Bonsoir j'ai acheter hier le ipad 1 3g 16go pour 389 euro il me  satisfait amplement j'ai acheter Oplayer pour les videos divx et hd,  c'est top...   
Par contre j'aimerais envoyer des cv et lettres de motivation mais  comment faire ? Sur pc j'ai des dossiers pour aller chercher les pieces  jointes mais pas sur ipad... Genre je peux ecrire mon mail mais pas  envoyer le cv puisqu'il n'est pas phisiquement dans le ipad .


----------



## Gwen (1 Juin 2011)

Il faut envoyer le CV ou autre fichier à partir de l'application l'ayant crée. 

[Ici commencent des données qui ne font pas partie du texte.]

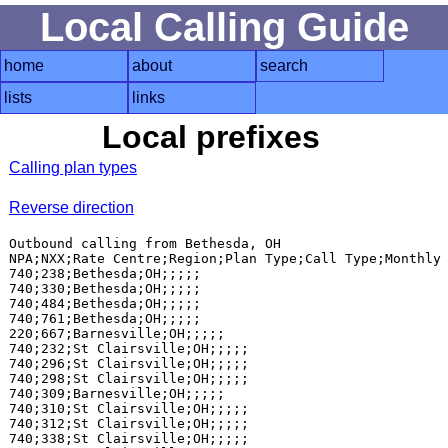
Local Calling Guide
home
about
search
lists
links
Local prefixes
Calling plan types
Reverse direction
Outbound calling from Bethesda, OH

NPA;NXX;Rate Centre;Region;Plan Type;Call Type;Monthly 
740;238;Bethesda;OH;;;;;

740;330;Bethesda;OH;;;;;

740;484;Bethesda;OH;;;;;

740;761;Bethesda;OH;;;;;

220;667;Barnesville;OH;;;;;

740;232;St Clairsville;OH;;;;;

740;296;St Clairsville;OH;;;;;

740;298;St Clairsville;OH;;;;;

740;309;Barnesville;OH;;;;;

740;310;St Clairsville;OH;;;;;

740;312;St Clairsville;OH;;;;;

740;338;St Clairsville;OH;;;;;
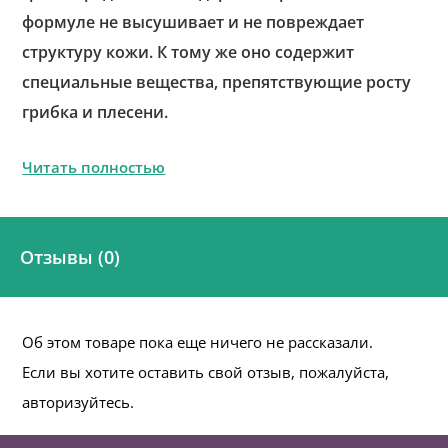
формуле не высушивает и не повреждает
структуру кожи. К тому же оно содержит
специальные вещества, препятствующие росту
грибка и плесени.
Читать полностью
Отзывы (0)
Об этом товаре пока еще ничего не рассказали.
Если вы хотите оставить свой отзыв, пожалуйста,
авторизуйтесь.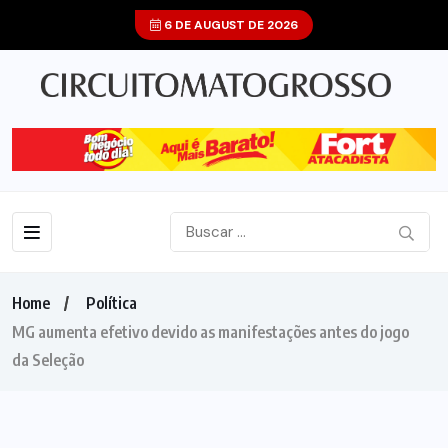
6 DE AUGUST DE 2026
Home
Política
MG aumenta efetivo devido as manifestações antes do jogo
da Seleção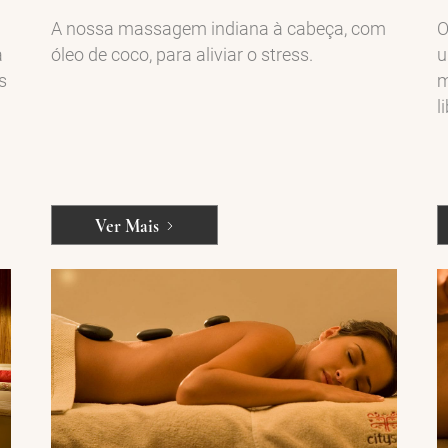
A nossa massagem indiana à cabeça, com
O
a
óleo de coco, para aliviar o stress.
u
s
m
l
Ver Mais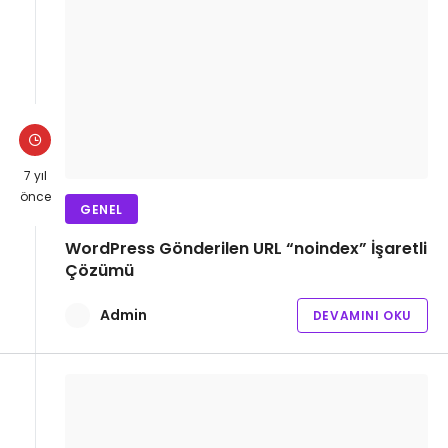
7 yıl
önce
GENEL
WordPress Gönderilen URL “noindex” İşaretli
Çözümü
Admin
DEVAMINI OKU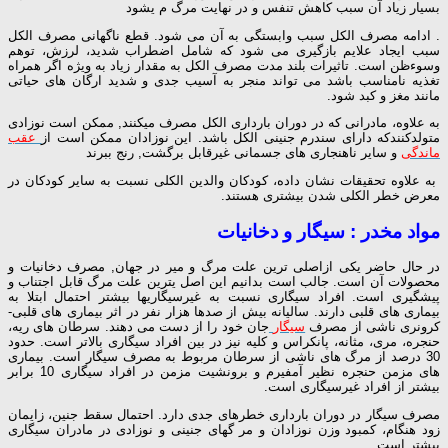
بسیار زیاد آن سبب كاهش تنفس و در نهایت مرگ م یشود
. ادامه مصرف الكل سبب وابستگی به آن می شود. قطع ناگهانی مصرف الكل
سبب ایجاد علایم بازگیری می شود كه شامل اضطراب شدید، لرزش، توهم
وسوءظن است. تاثیرات بلند مدت مصرف الكل به مقدار زیاد به ویژه اگر همراه
تغذیه نامناسب باشد می تواند منجر به آسیب جدی و شدید ارگان های حیاتی
مانند مغز و كبد شود.
به علاوه، مادرانی كه در دوران بارداری الكل مصرف میكنند, ممكن است نوزادی
متولدكنندكه دارای سندرم جنینی الكل باشد. این نوزادان ممكن است از
عقب
ماندگی
و سایر ناهنجاری های جسمانی غیرقابل برگشت, رنج ببرند
به علاوه تحقیقات نشان داده، كودكان والدین الكلی نسبت به سایر كودكان در
معرض خطر الكلی شدن بیشتری هستند.
مواد مخدر : سیگار
و
دخانیات
در حال حاضر یكی ازاصلی ترین علت مرگ و میر در جهان, مصرف دخانیات و
محصولات آن است. جالب است بدانیم این اصل یترین علت مرگ قابل اجتناب و
پیشگیری است. افراد سیگاری نسبت به غیرسیگاریها بیشتر احتمال ابتلا به
بیماری های قلبی دارند. سالیانه بیش از صدها هزار نفر در اثر بیماری های قلبی-
كرونری ناشی از مصرف
سیگار
جان خود را از دست می دهند. سرطان های ریه،
حنجره، مری، مثانه، پانكراس و كلیه نیز در بین افراد سیگاری بالاتر است. حدود
30 درصد از مرگ های ناشی از سرطان مربوط به مصرف سیگار است. بیماری
های مزمن حنجره نظیر آمفیرم و برونشیت مزمن در افراد سیگاری 10 برابر
بیشتر از افراد غیرسیگاری است.
مصرف سیگار در دوران بارداری خطرهای جدی دارد. احتمال سقط جنین، زایمان
زود هنگام، كمبود وزن نوزادان و مر گهای جنینی و نوزادی در مادران سیگاری
بیشتر است.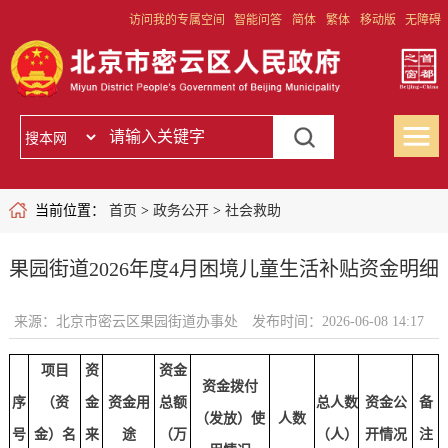
访问我的专属空间
智能问答
简体
繁体
移动版
无障碍
当前位置：
首页
>
政务公开
>
社会救助
果园街道2026年度4月困境儿童生活补贴资金明细
来源：北京市密云区果园街道办事处
发布时间：2026-06-08 14:17
项目
资
资金
资金拨付
序
（资
金
资金用
总额
总人数
资金公
备
（发放）使
人数
号
金）名
来
途
（万
（人）
开情况
注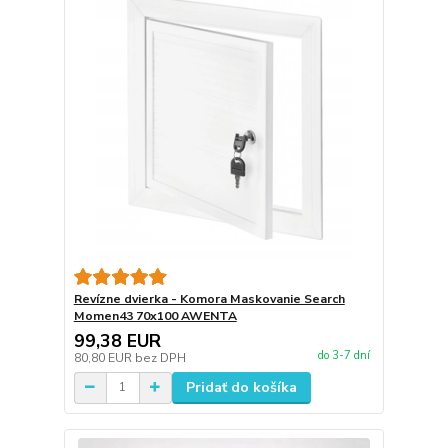
Revízne dvierka - Komora Maskovanie Search
Momen43 70x100 AWENTA
99,38 EUR
do 3-7 dní
80,80 EUR
bez DPH
Pridať do košíka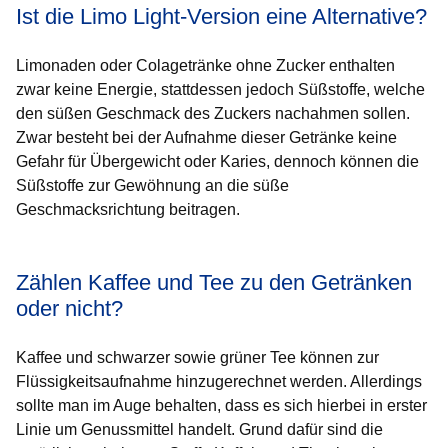
Ist die Limo Light-Version eine Alternative?
Limonaden oder Colagetränke ohne Zucker enthalten
zwar keine Energie, stattdessen jedoch Süßstoffe, welche
den süßen Geschmack des Zuckers nachahmen sollen.
Zwar besteht bei der Aufnahme dieser Getränke keine
Gefahr für Übergewicht oder Karies, dennoch können die
Süßstoffe zur Gewöhnung an die süße
Geschmacksrichtung beitragen.
Zählen Kaffee und Tee zu den Getränken
oder nicht?
Kaffee und schwarzer sowie grüner Tee können zur
Flüssigkeitsaufnahme hinzugerechnet werden. Allerdings
sollte man im Auge behalten, dass es sich hierbei in erster
Linie um Genussmittel handelt. Grund dafür sind die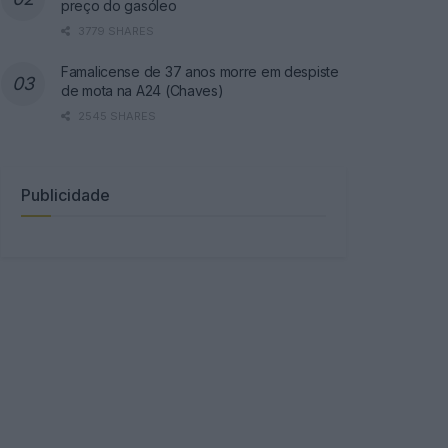
preço do gasóleo
3779 SHARES
Famalicense de 37 anos morre em despiste
de mota na A24 (Chaves)
2545 SHARES
Publicidade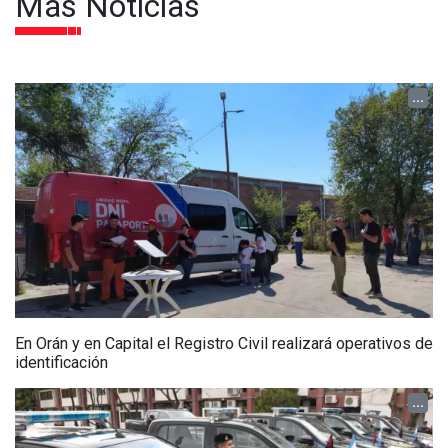
Más Noticias
...
En Orán y en Capital el Registro Civil realizará operativos de
identificación
...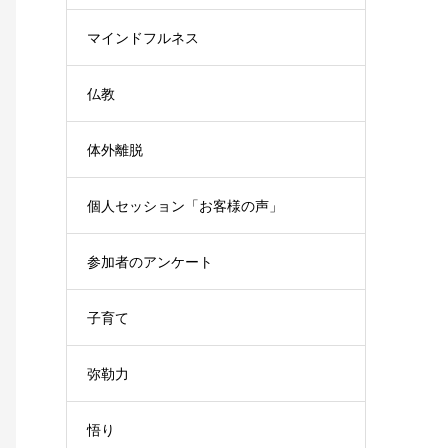
マインドフルネス
仏教
体外離脱
個人セッション「お客様の声」
参加者のアンケート
子育て
弥勒力
悟り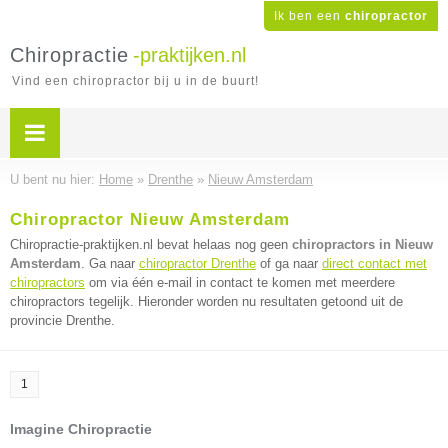
Ik ben een
chiropractor
Chiropractie
-praktijken.nl
Vind een chiropractor bij u in de buurt!
U bent nu hier:
Home
»
Drenthe
»
Nieuw Amsterdam
Chiropractor Nieuw Amsterdam
Chiropractie-praktijken.nl bevat helaas nog geen
chiropractors in Nieuw
Amsterdam
. Ga naar
chiropractor Drenthe
of ga naar
direct contact met
chiropractors
om via één e-mail in contact te komen met meerdere
chiropractors tegelijk. Hieronder worden nu resultaten getoond uit de
provincie Drenthe.
1
Imagine Chiropractie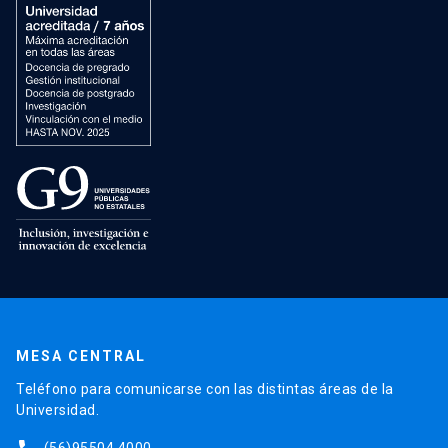
MESA CENTRAL
Teléfono para comunicarse con las distintas áreas de la
Universidad.
(56)95504 4000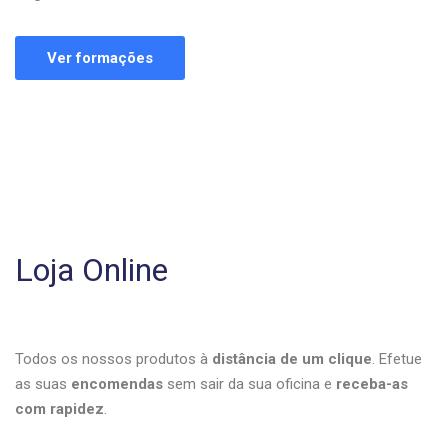
Ver formações
Loja Online
Todos os nossos produtos à
distância de um clique
. Efetue
as suas
encomendas
sem sair da sua oficina e
receba-as
com rapidez
.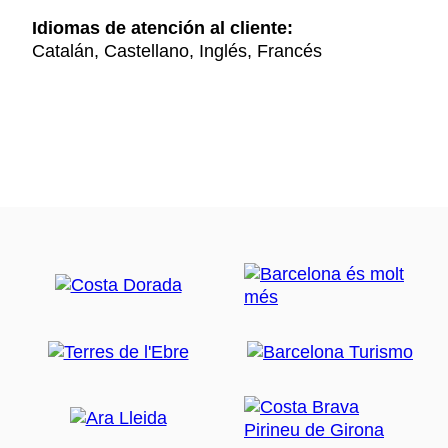
Idiomas de atención al cliente:
Catalán, Castellano, Inglés, Francés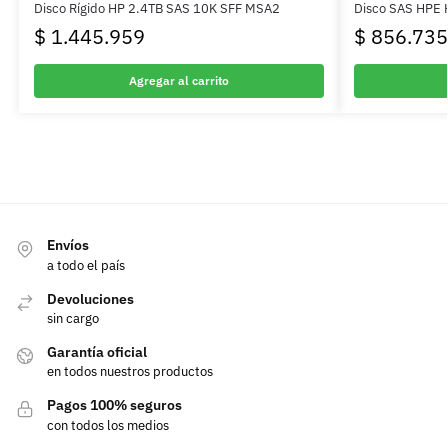
Disco Rígido HP 2.4TB SAS 10K SFF MSA2
Disco SAS HPE 
$
1.445.959
$
856.735
Agregar al carrito
Envíos
a todo el país
Devoluciones
sin cargo
Garantía oficial
en todos nuestros productos
Pagos 100% seguros
con todos los medios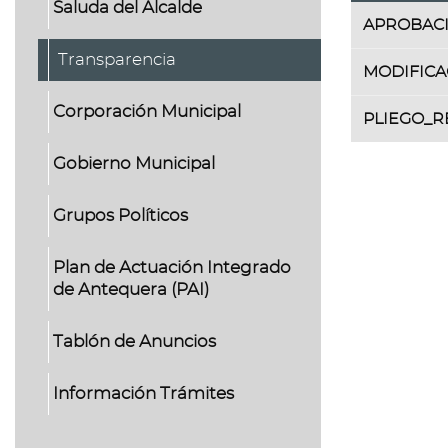
Saluda del Alcalde
Tabla
APROBAC
con
la
Transparencia
lista
MODIFICA
de
Corporación Municipal
ficheros
PLIEGO_
contenidos
en
Gobierno Municipal
la
galería
de
Grupos Políticos
documentos
"
Plan de Actuación Integrado
[DOCUMENTO
de Antequera (PAI)
-
Encomienda
de
Tablón de Anuncios
Gestión
de
SPERAC,SA"
Información Trámites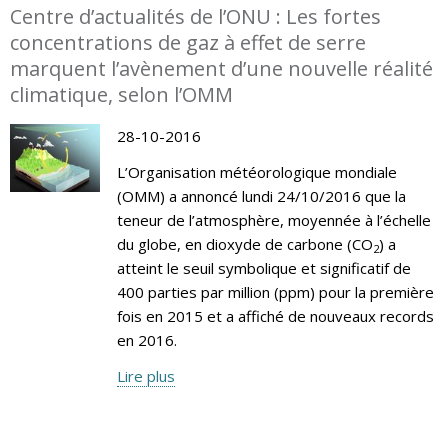
Centre d’actualités de l’ONU : Les fortes
concentrations de gaz à effet de serre
marquent l’avènement d’une nouvelle réalité
climatique, selon l’OMM
28-10-2016
L’Organisation météorologique mondiale
(OMM) a annoncé lundi 24/10/2016 que la
teneur de l’atmosphère, moyennée à l’échelle
du globe, en dioxyde de carbone (CO
) a
2
atteint le seuil symbolique et significatif de
400 parties par million (ppm) pour la première
fois en 2015 et a affiché de nouveaux records
en 2016.
Lire plus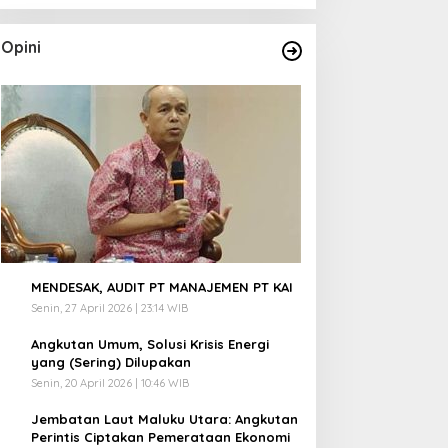
Opini
1
MENDESAK, AUDIT PT MANAJEMEN PT KAI
Senin, 27 April 2026 | 23:14 WIB
2
Angkutan Umum, Solusi Krisis Energi
yang (Sering) Dilupakan
Senin, 20 April 2026 | 10:46 WIB
3
Jembatan Laut Maluku Utara: Angkutan
Perintis Ciptakan Pemerataan Ekonomi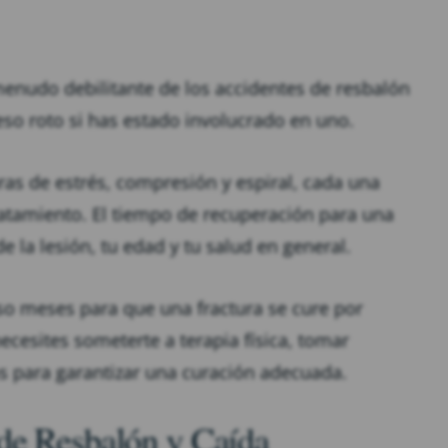
enudo debilitante de los accidentes de resbalón
ueso roto si has estado involucrado en uno.
turas de estrés, compresión y espiral, cada una
tratamiento. El tiempo de recuperación para una
 la lesión, tu edad y tu salud en general.
so meses para que una fractura se cure por
cesites someterte a terapia física, tomar
s para garantizar una curación adecuada.
de Resbalón y Caída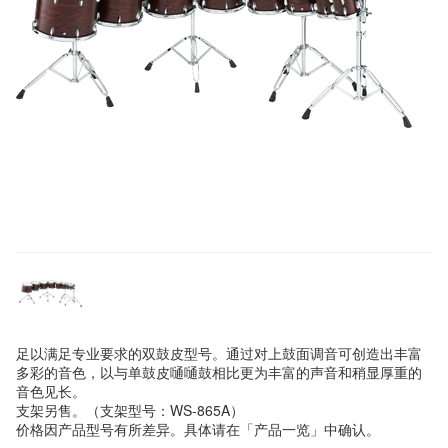
足以满足专业要求的双鼓皮型号。通过对上鼓面调音可创造出丰富
多彩的音色，以与单鼓皮嗵嗵鼓相比更为丰富的声音和稍显厚重的
音色见长。
支架另售。（支架型号：WS-865A）
价格因产品型号有所差异。具体请在「产品一览」中确认。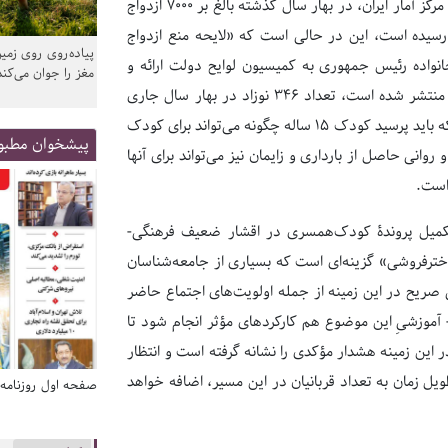
بر اساس آمار منتشرشده «گزارش وضعیت اجتماعی و فرهنگی ایران» توسط مرکز آمار ایران، در بهار سال گذشته بالغ بر ۷۰۰۰ ازدواج
 یک ازدواج دختر بچه کمتر از ۱۰ سال به ثبت رسیده است، این در حالی است که «لایحه منع ازدواج
پیاده‌روی روی زمین
ن و خانواده رئیس جمهوری به کمیسیون لوایح دولت ارائه و
مغز را جوان می‌کند
همچنان در انتظار تصویب است و مطابق با آماری که از سوی همین مرکز منتشر شده است، تعداد ۳۴۶ نوزاد در بهار سال جاری
متولد شده‌اند که مادران آنها کمتر از ۱۵ سال داشته‌اند و این در حالی است که باید پرسید کودک ۱۵ ساله چگونه می‌تواند برای کودک
پیشخوان مطبو
ی حاصل از بارداری و زایمان نیز می‌تواند برای آنها
 تکمیل پروندۀ کودک‌همسری در اقشار ضعیف فرهنگی-
دخترفروشی» گزینه‌ای است که بسیاری از جامعه‌شناسان
ی صریح در این زمینه از جمله اولویت‌های اجتماع حاضر
موزشیِ این موضوع هم کارکردهای مؤثر انجام شود تا
در این زمینه هشدار مؤکدی را نشانه گرفته است و انتظار
یل زمان به تعداد قربانیان در این مسیر، اضافه خواهد
صفحه اول روزنامه‌های 14 مرداد 1405
صفحه اول روزنامه‌های 14 مردا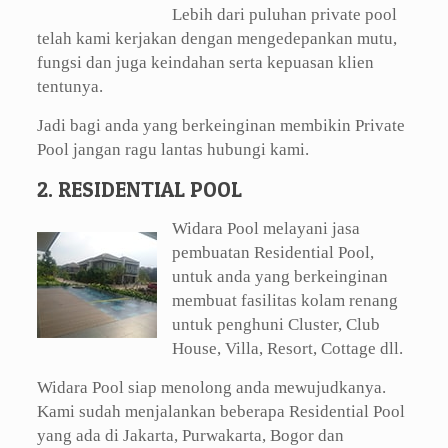
Lebih dari puluhan private pool
telah kami kerjakan dengan mengedepankan mutu,
fungsi dan juga keindahan serta kepuasan klien
tentunya.
Jadi bagi anda yang berkeinginan membikin Private
Pool jangan ragu lantas hubungi kami.
2. RESIDENTIAL POOL
Widara Pool melayani jasa
pembuatan Residential Pool,
untuk anda yang berkeinginan
membuat fasilitas kolam renang
untuk penghuni Cluster, Club
House, Villa, Resort, Cottage dll.
Widara Pool siap menolong anda mewujudkanya.
Kami sudah menjalankan beberapa Residential Pool
yang ada di Jakarta, Purwakarta, Bogor dan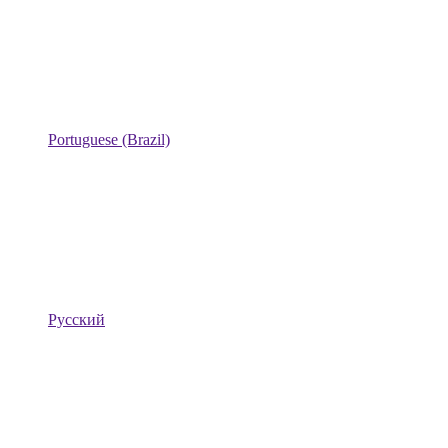
Portuguese (Brazil)
Русский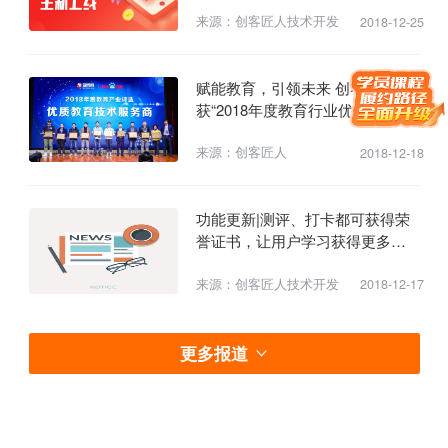
来源：创客匠人技术开发
2018-12-25
赋能教育，引领未来 创客匠人荣
获“2018年度教育行业优质教育技
术服务商”
来源：创客匠人
2018-12-18
功能更新|测评、打卡都可获得荣
誉证书，让用户学习获得更多乐
趣！
来源：创客匠人技术开发
2018-12-17
更多报道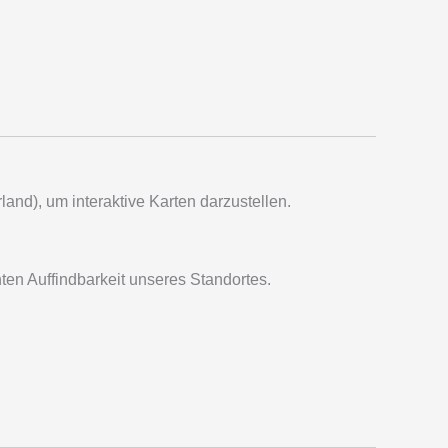
land), um interaktive Karten darzustellen.
ten Auffindbarkeit unseres Standortes.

Tu dois avoir un bouton exportation ou envoyé vers. ET là, tu choisis email comme méthode.


----------



## xxfredxx (1 Juin 2011)

arf désoler j'ai pas compris...  :rose:
en faite j'ai mis sous itunes des docs word :
http://s3.noelshack.com/upload/3086263572777_sans_titre.jpg
mais impossible de les voirs sur mon Ipad...
seule solution Jailbreak ?? et mettre Ifiles ?

et j'aimerais ensuite les envoyés en pièce jointe quand j'ai envie via mails. mais l'app d'origine n'envoie même pas de pièces jointes... je me demande si j'ai bien fait d'acheter cet Ipad... Il est vraiment fermé c'est dingue.


----------



## Anonyme (1 Juin 2011)

Il existe (du moins sur iphone) des applications de gestion de fichiers qui permettent de s'interfacer avec l'appli mail, ou d'envoyer les PJ directement.


----------



## xxfredxx (2 Juin 2011)

merci à vous ! j'ai acheter good reader et j'ai pris dropbox ! c'est top en effet ! les deux logiciels se complétent for bien...


----------